Check high CPU Intensive process on your server

  • 0

Check high CPU Intensive process on your server

Tags :

Category : Bigdata

When you start utilizing your cluster heavily then you may encounter a 100% CPU utilize error on a specific server. But as you may have many jobs and process running on that server that time it would be very tough to identify a culprit process whcih is causing this issue. It is like finding a needle in haystack.

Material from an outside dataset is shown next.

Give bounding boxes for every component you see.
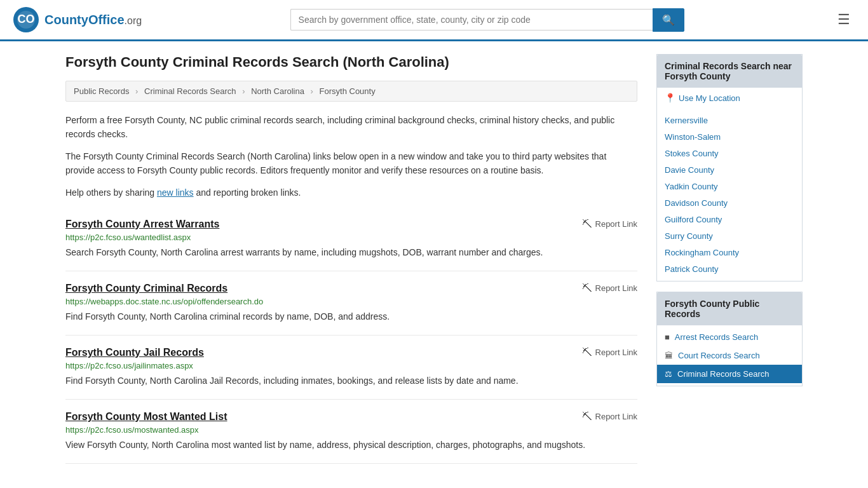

I have faced such scenario in my job so you should not worry as I have created following script which will help you to find culprit and then you can shoot them or can do anything with them whatever you want. Only thing you have to schedule this script in your cron and thats all.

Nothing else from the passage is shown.